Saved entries
>>>

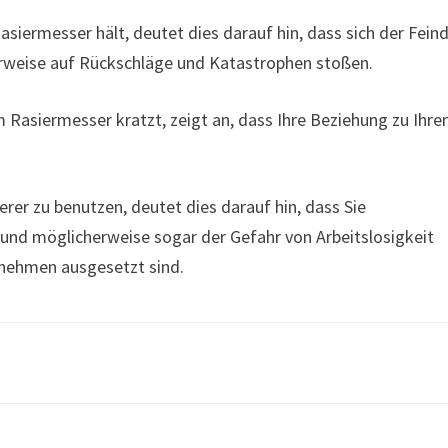
siermesser hält, deutet dies darauf hin, dass sich der Fein
erweise auf Rückschläge und Katastrophen stoßen.
 Rasiermesser kratzt, zeigt an, dass Ihre Beziehung zu Ihre
rer zu benutzen, deutet dies darauf hin, dass Sie
n und möglicherweise sogar der Gefahr von Arbeitslosigkeit
rnehmen ausgesetzt sind.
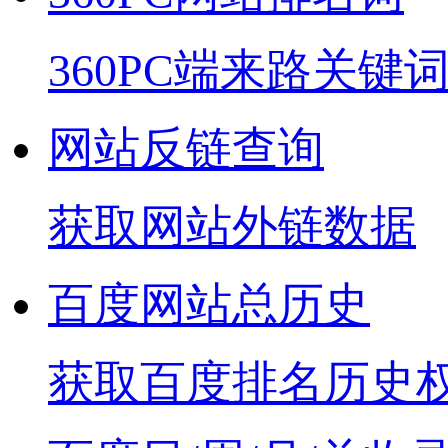
360PC端来路关键
网站反链查询
获取网站外链数据
百度网站总历史
获取百度排名历史权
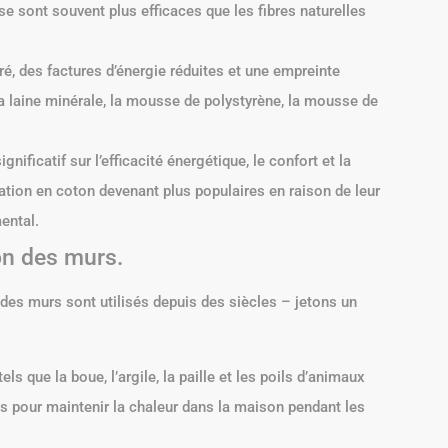
e sont souvent plus efficaces que les fibres naturelles
ré, des factures d’énergie réduites et une empreinte
la laine minérale, la mousse de polystyrène, la mousse de
nificatif sur l’efficacité énergétique, le confort et la
olation en coton devenant plus populaires en raison de leur
mental.
on des murs.
 des murs sont utilisés depuis des siècles – jetons un
s que la boue, l’argile, la paille et les poils d’animaux
es pour maintenir la chaleur dans la maison pendant les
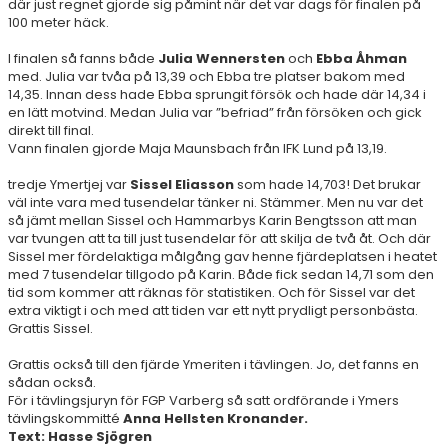
där just regnet gjorde sig påmint när det var dags för finalen på
100 meter häck.
RESULTAT & STATISTIK
I finalen så fanns både
Julia Wennersten
och
Ebba Åhman
med. Julia var tvåa på 13,39 och Ebba tre platser bakom med
NIU BORÅS
14,35. Innan dess hade Ebba sprungit försök och hade där 14,34 i
en lätt motvind. Medan Julia var ”befriad” från försöken och gick
direkt till final.
MÅNADENS FRIIDROTTARE
Vann finalen gjorde Maja Maunsbach från IFK Lund på 13,19.
tredje Ymertjej var
Sissel Eliasson
som hade 14,703! Det brukar
väl inte vara med tusendelar tänker ni. Stämmer. Men nu var det
så jämt mellan Sissel och Hammarbys Karin Bengtsson att man
var tvungen att ta till just tusendelar för att skilja de två åt. Och där
Sissel mer fördelaktiga målgång gav henne fjärdeplatsen i heatet
med 7 tusendelar tillgodo på Karin. Både fick sedan 14,71 som den
tid som kommer att räknas för statistiken. Och för Sissel var det
extra viktigt i och med att tiden var ett nytt prydligt personbästa.
Grattis Sissel.
Grattis också till den fjärde Ymeriten i tävlingen. Jo, det fanns en
sådan också.
För i tävlingsjuryn för FGP Varberg så satt ordförande i Ymers
tävlingskommitté
Anna Hellsten Kronander.
Text: Hasse Sjögren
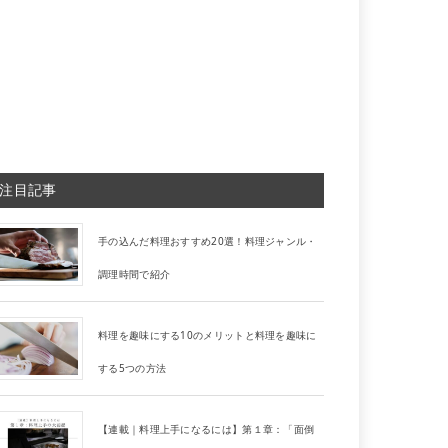
注目記事
手の込んだ料理おすすめ20選！料理ジャンル・
調理時間で紹介
料理を趣味にする10のメリットと料理を趣味に
する5つの方法
【連載｜料理上手になるには】第１章：「面倒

<<<

Work order:
Omit the pictures. Output every record above word for word.

Solution:
siermesser hält, deutet dies darauf hin, dass sich der Fein
erweise auf Rückschläge und Katastrophen stoßen.
 Rasiermesser kratzt, zeigt an, dass Ihre Beziehung zu Ihre
rer zu benutzen, deutet dies darauf hin, dass Sie
n und möglicherweise sogar der Gefahr von Arbeitslosigkeit
rnehmen ausgesetzt sind.
360PC端来路关键
网站反链查询
获取网站外链数据
百度网站总历史
获取百度排名历史权
e sont souvent plus efficaces que les fibres naturelles
ré, des factures d’énergie réduites et une empreinte
la laine minérale, la mousse de polystyrène, la mousse de
nificatif sur l’efficacité énergétique, le confort et la
olation en coton devenant plus populaires en raison de leur
mental.
on des murs.
 des murs sont utilisés depuis des siècles – jetons un
s que la boue, l’argile, la paille et les poils d’animaux
es pour maintenir la chaleur dans la maison pendant les
där just regnet gjorde sig påmint när det var dags för finalen på
100 meter häck.
RESULTAT & STATISTIK
I finalen så fanns både
Julia Wennersten
och
Ebba Åhman
med. Julia var tvåa på 13,39 och Ebba tre platser bakom med
NIU BORÅS
14,35. Innan dess hade Ebba sprungit försök och hade där 14,34 i
en lätt motvind. Medan Julia var ”befriad” från försöken och gick
direkt till final.
MÅNADENS FRIIDROTTARE
Vann finalen gjorde Maja Maunsbach från IFK Lund på 13,19.
tredje Ymertjej var
Sissel Eliasson
som hade 14,703! Det brukar
väl inte vara med tusendelar tänker ni. Stämmer. Men nu var det
så jämt mellan Sissel och Hammarbys Karin Bengtsson att man
var tvungen att ta till just tusendelar för att skilja de två åt. Och där
Sissel mer fördelaktiga målgång gav henne fjärdeplatsen i heatet
med 7 tusendelar tillgodo på Karin. Både fick sedan 14,71 som den
tid som kommer att räknas för statistiken. Och för Sissel var det
extra viktigt i och med att tiden var ett nytt prydligt personbästa.
Grattis Sissel.
Grattis också till den fjärde Ymeriten i tävlingen. Jo, det fanns en
sådan också.
För i tävlingsjuryn för FGP Varberg så satt ordförande i Ymers
tävlingskommitté
Anna Hellsten Kronander.
Text: Hasse Sjögren
注目記事
手の込んだ料理おすすめ20選！料理ジャンル・
調理時間で紹介
料理を趣味にする10のメリットと料理を趣味に
する5つの方法
【連載｜料理上手になるには】第１章：「面倒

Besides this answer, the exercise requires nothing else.